# how often do you remove ash?



## RnG17 (Nov 28, 2010)

I have been burning for 4 straight days now, and I still have not cleaned any ash out. 

Its roughly 2-3" deep and seems to insulate the coals nicely, so when I come home from work or wake up I can stir through the ash and find enough hot coals to start it right back up again.

Just thought I'd see how long everyone else might go before cleaning some out. Just thought I'd have a lot more ash in the stove by now.


----------



## thewoodlands (Nov 28, 2010)

RnG17 said:
			
		

> I have been burning for 4 straight days now, and I still have not cleaned any ash out.
> 
> Its roughly 2-3" deep and seems to insulate the coals nicely, so when I come home from work or wake up I can stir through the ash and find enough hot coals to start it right back up again.
> 
> Just thought I'd see how long everyone else might go before cleaning some out. Just thought I'd have a lot more ash in the stove by now.



Lately I've been cleaning it out once a week usually on Sunday. I leave about 2 inches of ash in the stove.


zap


----------



## HotCoals (Nov 28, 2010)

2 weeks of 24/7 burning and expect to go at least another 2 before cleaning out some ash.


----------



## LLigetfa (Nov 28, 2010)

It depends... I clean out the ashes before they start spilling out the door or blocking the zipper air.  When it is milder out I leave the ashes in and shove them to the back of the stove.  When it gets colder I remove them sooner so that I get more heat from the stove.


----------



## PapaDave (Nov 28, 2010)

I only do it when it's needed. 
By that, I mean I don't really have a schedule, so I might empty every 4 days, or every 8 days. Depends on wood usage, type of wood, blah, blah, blah.
I like to keep at least an inch of ash in the stove though, since it does a nice job of keeping the coals around a bit longer than cleaning all the ash out daily. 
Cleaned about 2 quarts out this am, and if I can think about it next time, I'll pay attention to how long it's been.
I started burning a little early this year....middle of September. Partly due to temps, and partly due to getting the stove back from repairs and wanting to see how it burns.


----------



## LLigetfa (Nov 28, 2010)

I use a coal hod and generally take out at least a half pail at a time.  It's been mild enough today that the insulation provided by the ashes lets me keep the fire going without it becoming a sauna in the house.  I can go longer between reloads too since the coals are preserved in the ashes.  I'll let the fire go out this evening and remove all the ashes tomorrow after work before starting a new fire.  It's expected to get colder then so the timing should be perfect.

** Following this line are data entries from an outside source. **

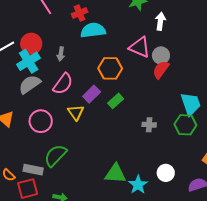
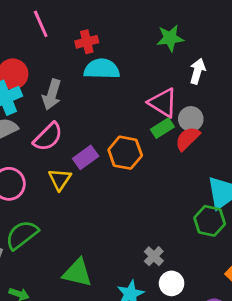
gray arrow: (61, 54) -> (52, 95), size x1.5
orange hexagon: (110, 68) -> (125, 153), moved
green rectangle: (116, 101) -> (162, 128), moved
gray cross: (149, 125) -> (154, 256), moved, turned 32
green triangle: (115, 174) -> (77, 273), moved

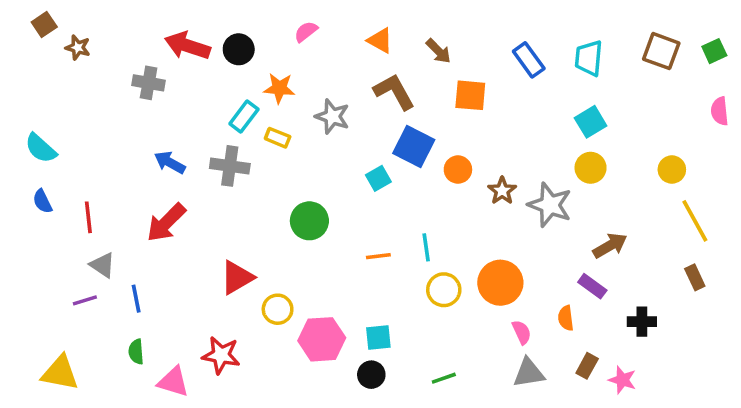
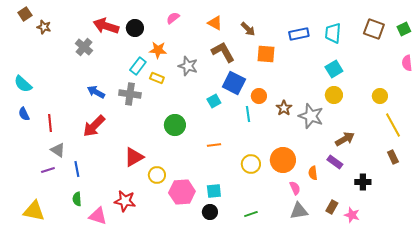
blue rectangle: (529, 60) -> (299, 34), turned -66
gray cross: (149, 83) -> (84, 47), turned 30
cyan line: (426, 247) -> (248, 114), moved
orange semicircle: (566, 318) -> (313, 173), moved

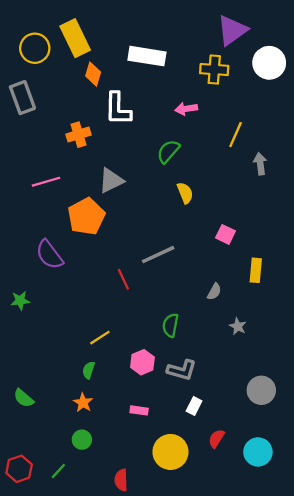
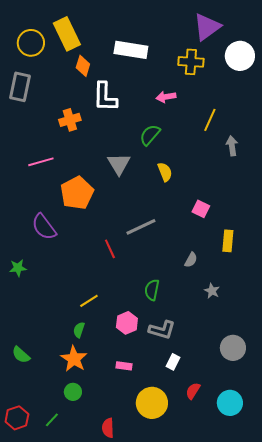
gray rectangle: (22, 98) -> (20, 87), turned 32
gray triangle: (111, 181) -> (119, 164), moved, turned -35
orange star: (83, 403) -> (74, 359), size x1.5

In really cold weather I take a small amount of hot ashes out almost every day by raking the coals to one side.  I made myself a combination ash hoe/coal rake for that express purpose.  Fewer ashes in the stove means less of a coaling problem and more heat from the stove.


----------



## corey21 (Nov 28, 2010)

I was cleaning ot the stove every two days. But Here recently i found out that get better burn if left alone. Also i push the hot coals to the back of the firebox and take the ash and cover the coals.

That's to hold the heat in when it gets warm in the house.


----------



## Hanko (Nov 28, 2010)

I empty my ash pan daily


----------



## raybonz (Nov 28, 2010)

I always leave an inch or two in the stove and leave my ash bin full as this stove runs better that way.. I know it sounds crazy but it's what works best for me.. A layer of ash makes the stove run better and helps protect the bottom of the firebox.. 

Ray


----------



## Dune (Nov 28, 2010)

I am incredibly lazy. I empty the ashes when I don't have room for enough wood for an overnight burn. Usualy three times a year. I do have a big stove though, 5 cubic feet, and it's a toploader.


----------



## nate379 (Nov 28, 2010)

When it starts coming out of the door, ends up being about once a month or so it seems.

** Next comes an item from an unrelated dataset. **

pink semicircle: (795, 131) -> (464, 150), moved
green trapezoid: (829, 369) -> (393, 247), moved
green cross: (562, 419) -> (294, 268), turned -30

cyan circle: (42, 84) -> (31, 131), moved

The stove my folks have we emptied 2-3 times over the winter.  Big stove though, would fill 2-3 5 gal metal pails with ash each time.


----------



## Pine Knot (Nov 28, 2010)

Daily, in the morning before I disturb the firebox.


----------



## joshlaugh (Nov 28, 2010)

Once a week or when ash is falling out the side door.  I burn one of my stoves 24/7.  The little guy gets emptied 1-2x a month right now.  I only burn that one if the temp dips below 32.


----------



## Rickochet (Nov 28, 2010)

My Napoleon 1900 likes to have 1"-2" of ash on the fire bricks to heat the best.  In heavy burning season, we empty the ash pan weekly.  Again, it depends upon the type of wood and temps.  I have a hard time understanding why some of you are emptying ashes daily.  The stove must be really, really small.


----------



## LLigetfa (Nov 29, 2010)

You're not the first to mention that the stove runs better with some ash buildup and I'm sure that is true with some stoves.  Some however may equate longer burn times and greater coal retention as running better.  My stove however puts out considerably more heat with fewer ashes and builds up fewer coals too.  When it gets down to -40, it can be a challenge to keep the house above 72 if I let the ashes build up.

The other way that some stoves burn differently is WRT the amount of air they are given.  My stove has a sweet spot below half throttle above which I burn more wood but actually net less heat.  At -40 if the stove is struggling, the wife will open it full throttle thinking it will put out more heat but dialing it back actually increases the heat.  Sounds counter-intuitive and may even defy logic but it is what I've found over the years.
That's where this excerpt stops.